Abstract

To evaluate risk factors for survival in a large international cohort of patients with primary urethral cancer (PUC). A series of 154 patients (109 men, 45 women) were diagnosed with PUC in ten referral centers between 1993 and 2012. Kaplan-Meier analysis with log-rank test was used to investigate various potential prognostic factors for recurrence-free (RFS) and overall survival (OS). Multivariate models were constructed to evaluate independent risk factors for recurrence and death. Median age at definitive treatment was 66years (IQR 58-76).
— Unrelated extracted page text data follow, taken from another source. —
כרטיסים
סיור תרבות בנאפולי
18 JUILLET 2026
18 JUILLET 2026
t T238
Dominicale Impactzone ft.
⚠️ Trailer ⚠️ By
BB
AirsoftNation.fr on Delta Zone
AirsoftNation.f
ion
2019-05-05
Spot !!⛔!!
Histology was urothelial carcinoma in 72 (47%), squamous cell carcinoma in 46 (30%), adenocarcinoma in 17 (11%), and mixed and other histology in 11 (7%) and nine (6%), respectively. A high degree of concordance between clinical and pathologic nodal staging (cN+/cN0 vs. pN+/pN0; p<0.001) was noted. For clinical nodal staging, the corresponding sensitivity, specificity, and overall accuracy for predicting pathologic nodal stage were 92.8, 92.3, and 92.4%, respectively. In multivariable Cox-regression analysis for patients staged cM0 at initial diagnosis, RFS was significantly associated with clinical nodal stage (p<0.001), tumor location (p<0.001), and age (p=0.001), whereas clinical nodal stage was the only independent predictor for OS (p=0.026). These data suggest that clinical nodal stage is a critical parameter for outcomes in PUC.